What needs to be done | Of the entries below, return only those lines from the line with "国内代理服务器ip免费(服务器端口) (111, 1524)" to the line with "(480) 635-2201 (202, 594)", exactly, both included.

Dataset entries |
◇ ◇ ◇ ◇
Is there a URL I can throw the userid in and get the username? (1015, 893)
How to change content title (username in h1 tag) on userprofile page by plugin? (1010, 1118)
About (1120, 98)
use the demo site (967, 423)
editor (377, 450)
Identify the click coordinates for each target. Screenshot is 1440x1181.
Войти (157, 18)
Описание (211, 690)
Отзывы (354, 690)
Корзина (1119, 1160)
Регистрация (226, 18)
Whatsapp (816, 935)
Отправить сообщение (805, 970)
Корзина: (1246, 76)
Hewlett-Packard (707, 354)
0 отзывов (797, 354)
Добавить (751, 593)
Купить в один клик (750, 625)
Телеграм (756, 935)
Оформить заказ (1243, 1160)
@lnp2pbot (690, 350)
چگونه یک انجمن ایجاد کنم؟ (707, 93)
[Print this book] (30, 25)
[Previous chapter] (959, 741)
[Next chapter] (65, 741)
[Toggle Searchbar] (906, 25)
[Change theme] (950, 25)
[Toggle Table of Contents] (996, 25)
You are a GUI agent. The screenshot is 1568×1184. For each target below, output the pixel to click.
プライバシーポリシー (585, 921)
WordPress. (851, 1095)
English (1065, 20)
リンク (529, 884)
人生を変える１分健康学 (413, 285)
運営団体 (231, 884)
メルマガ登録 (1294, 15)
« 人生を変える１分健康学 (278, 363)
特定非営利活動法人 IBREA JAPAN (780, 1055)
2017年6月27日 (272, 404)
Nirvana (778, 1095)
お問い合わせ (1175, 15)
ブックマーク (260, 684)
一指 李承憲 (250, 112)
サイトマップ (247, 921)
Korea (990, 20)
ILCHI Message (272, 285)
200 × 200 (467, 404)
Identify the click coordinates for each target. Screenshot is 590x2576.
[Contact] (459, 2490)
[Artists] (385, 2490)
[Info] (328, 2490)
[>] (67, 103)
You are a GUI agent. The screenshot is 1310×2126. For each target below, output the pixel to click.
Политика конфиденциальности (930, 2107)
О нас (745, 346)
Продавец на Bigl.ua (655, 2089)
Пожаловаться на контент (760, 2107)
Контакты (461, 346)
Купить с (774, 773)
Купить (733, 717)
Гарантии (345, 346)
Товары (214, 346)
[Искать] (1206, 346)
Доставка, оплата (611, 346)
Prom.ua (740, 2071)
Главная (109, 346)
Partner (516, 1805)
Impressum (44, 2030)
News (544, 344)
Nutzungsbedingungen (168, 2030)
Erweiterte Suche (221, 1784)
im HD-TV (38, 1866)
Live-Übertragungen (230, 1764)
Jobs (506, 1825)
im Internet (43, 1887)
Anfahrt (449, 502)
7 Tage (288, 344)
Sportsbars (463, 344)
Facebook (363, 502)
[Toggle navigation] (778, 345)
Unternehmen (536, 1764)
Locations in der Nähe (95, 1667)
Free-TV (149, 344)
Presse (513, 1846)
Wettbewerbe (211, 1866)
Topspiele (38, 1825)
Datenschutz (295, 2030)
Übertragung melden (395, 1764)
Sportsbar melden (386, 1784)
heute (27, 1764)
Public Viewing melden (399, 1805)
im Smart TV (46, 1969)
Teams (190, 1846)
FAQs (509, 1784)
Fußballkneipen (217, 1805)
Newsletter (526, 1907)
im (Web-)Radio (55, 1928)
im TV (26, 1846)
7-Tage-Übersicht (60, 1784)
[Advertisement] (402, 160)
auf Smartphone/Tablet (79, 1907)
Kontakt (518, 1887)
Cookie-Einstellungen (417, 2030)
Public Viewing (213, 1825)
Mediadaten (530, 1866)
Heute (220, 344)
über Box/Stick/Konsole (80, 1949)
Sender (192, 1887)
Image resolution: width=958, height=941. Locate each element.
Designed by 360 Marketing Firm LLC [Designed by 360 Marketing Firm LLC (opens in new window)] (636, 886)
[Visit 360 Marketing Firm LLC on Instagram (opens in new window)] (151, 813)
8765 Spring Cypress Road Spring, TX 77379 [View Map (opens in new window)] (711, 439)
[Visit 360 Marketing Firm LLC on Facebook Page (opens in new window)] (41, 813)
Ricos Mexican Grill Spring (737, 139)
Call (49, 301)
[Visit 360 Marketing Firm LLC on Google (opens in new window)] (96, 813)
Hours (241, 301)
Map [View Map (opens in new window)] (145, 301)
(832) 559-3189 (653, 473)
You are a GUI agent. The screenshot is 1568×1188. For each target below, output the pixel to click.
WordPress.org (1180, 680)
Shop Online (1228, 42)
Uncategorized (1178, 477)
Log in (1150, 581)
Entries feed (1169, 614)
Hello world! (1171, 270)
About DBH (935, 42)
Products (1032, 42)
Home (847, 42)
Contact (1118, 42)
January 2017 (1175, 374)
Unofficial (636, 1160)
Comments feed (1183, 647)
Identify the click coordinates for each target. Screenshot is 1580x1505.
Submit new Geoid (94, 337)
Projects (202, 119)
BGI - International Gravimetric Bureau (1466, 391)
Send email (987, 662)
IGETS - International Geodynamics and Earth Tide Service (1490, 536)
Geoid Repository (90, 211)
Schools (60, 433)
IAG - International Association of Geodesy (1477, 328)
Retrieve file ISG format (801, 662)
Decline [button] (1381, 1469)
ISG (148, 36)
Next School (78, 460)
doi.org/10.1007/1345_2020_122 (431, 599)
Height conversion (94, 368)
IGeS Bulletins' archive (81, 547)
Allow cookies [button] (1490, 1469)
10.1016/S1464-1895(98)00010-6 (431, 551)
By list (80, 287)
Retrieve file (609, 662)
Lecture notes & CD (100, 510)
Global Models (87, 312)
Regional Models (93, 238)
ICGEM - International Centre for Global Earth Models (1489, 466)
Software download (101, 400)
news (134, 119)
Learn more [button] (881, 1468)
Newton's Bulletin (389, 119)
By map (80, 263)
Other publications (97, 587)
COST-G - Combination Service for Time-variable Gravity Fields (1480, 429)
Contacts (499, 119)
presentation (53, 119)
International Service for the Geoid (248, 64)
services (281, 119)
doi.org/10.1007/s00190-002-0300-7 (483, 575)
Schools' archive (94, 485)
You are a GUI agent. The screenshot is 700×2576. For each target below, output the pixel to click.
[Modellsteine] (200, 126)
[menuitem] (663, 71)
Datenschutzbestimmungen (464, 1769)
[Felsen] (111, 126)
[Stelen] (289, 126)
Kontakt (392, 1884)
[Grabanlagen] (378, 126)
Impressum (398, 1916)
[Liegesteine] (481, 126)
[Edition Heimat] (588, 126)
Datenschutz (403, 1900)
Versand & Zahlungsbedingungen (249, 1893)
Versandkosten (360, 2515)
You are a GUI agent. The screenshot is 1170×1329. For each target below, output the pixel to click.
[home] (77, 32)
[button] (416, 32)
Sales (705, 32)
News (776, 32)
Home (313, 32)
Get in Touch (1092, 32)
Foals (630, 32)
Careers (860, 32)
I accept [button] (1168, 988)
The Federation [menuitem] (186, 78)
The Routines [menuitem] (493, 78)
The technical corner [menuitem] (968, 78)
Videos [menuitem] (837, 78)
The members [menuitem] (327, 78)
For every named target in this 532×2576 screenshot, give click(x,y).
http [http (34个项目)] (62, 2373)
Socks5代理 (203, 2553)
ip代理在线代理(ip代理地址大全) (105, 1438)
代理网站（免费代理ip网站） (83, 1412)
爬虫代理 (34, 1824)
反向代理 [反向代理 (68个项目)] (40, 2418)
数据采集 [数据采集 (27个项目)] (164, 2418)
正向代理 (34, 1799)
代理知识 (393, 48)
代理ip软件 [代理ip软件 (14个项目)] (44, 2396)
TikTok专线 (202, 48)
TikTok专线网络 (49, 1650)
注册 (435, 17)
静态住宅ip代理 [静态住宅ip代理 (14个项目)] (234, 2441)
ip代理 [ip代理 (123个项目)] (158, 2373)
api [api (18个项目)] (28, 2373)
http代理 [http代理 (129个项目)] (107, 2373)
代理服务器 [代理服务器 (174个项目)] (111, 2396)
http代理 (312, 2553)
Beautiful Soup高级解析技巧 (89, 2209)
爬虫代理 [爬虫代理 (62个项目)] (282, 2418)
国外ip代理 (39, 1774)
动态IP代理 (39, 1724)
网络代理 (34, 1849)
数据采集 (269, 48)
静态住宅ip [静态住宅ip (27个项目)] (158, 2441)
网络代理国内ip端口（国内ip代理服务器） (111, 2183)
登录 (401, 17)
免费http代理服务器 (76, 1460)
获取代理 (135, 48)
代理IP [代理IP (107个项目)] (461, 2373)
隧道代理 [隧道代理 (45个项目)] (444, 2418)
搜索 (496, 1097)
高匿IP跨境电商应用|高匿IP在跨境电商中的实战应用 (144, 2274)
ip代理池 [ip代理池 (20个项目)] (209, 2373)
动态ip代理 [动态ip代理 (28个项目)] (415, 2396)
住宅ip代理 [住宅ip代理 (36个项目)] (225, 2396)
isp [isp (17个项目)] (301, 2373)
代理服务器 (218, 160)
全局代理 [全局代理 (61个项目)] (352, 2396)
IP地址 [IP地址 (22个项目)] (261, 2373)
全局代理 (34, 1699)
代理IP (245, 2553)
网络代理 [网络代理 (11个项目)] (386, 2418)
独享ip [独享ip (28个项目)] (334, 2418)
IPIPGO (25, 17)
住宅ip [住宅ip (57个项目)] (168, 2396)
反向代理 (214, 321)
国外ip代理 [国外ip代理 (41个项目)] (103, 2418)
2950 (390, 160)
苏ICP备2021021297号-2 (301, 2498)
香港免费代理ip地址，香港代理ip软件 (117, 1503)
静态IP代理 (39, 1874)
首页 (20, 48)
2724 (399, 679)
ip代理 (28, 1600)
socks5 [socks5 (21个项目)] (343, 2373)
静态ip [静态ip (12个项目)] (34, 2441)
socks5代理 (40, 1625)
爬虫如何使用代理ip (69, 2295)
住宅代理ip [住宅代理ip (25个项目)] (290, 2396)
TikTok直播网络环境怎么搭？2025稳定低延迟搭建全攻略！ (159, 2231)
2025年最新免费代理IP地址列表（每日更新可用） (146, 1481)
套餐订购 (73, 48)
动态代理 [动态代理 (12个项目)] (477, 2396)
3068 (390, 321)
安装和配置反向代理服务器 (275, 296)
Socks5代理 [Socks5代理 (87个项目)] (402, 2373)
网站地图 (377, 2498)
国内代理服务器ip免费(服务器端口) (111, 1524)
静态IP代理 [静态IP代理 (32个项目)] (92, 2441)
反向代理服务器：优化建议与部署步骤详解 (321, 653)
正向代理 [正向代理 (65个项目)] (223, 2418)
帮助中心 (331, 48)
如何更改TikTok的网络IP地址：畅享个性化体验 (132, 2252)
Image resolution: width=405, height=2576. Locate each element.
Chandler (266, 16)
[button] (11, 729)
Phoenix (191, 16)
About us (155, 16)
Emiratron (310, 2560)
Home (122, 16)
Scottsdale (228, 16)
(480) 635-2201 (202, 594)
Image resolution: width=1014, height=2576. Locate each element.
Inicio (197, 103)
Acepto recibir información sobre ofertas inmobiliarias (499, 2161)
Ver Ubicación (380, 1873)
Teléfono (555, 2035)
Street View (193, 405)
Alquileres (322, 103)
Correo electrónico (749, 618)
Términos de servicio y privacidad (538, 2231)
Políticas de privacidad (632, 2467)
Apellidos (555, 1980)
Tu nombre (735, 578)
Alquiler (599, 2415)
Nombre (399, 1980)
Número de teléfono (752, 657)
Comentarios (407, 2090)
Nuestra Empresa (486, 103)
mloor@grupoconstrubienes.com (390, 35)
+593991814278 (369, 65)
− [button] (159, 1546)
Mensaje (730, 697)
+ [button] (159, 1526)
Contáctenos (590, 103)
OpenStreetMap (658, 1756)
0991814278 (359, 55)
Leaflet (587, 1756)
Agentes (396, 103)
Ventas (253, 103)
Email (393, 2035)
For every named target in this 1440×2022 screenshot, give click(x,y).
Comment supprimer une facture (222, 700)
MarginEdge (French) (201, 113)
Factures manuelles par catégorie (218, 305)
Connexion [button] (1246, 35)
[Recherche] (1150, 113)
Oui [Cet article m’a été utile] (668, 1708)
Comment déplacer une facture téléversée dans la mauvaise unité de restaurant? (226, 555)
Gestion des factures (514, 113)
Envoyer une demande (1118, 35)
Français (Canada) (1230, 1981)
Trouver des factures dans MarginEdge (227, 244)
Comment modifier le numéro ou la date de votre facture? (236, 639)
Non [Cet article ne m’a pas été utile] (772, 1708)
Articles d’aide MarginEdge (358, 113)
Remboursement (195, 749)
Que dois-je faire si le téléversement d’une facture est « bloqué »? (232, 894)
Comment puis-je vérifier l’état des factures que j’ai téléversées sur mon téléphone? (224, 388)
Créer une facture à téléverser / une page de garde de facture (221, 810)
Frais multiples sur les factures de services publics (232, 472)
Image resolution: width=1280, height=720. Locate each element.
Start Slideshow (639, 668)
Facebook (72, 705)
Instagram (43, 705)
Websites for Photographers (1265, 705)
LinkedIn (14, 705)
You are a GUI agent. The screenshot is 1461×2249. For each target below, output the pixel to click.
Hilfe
◇ ◇ ◇ ◇
Solution |
国内代理服务器ip免费(服务器端口) (111, 1524)
静态IP代理 [静态IP代理 (32个项目)] (92, 2441)
反向代理服务器：优化建议与部署步骤详解 (321, 653)
正向代理 [正向代理 (65个项目)] (223, 2418)
帮助中心 (331, 48)
如何更改TikTok的网络IP地址：畅享个性化体验 (132, 2252)
Image resolution: width=405, height=2576. Locate each element.
Chandler (266, 16)
[button] (11, 729)
Phoenix (191, 16)
About us (155, 16)
Emiratron (310, 2560)
Home (122, 16)
Scottsdale (228, 16)
(480) 635-2201 (202, 594)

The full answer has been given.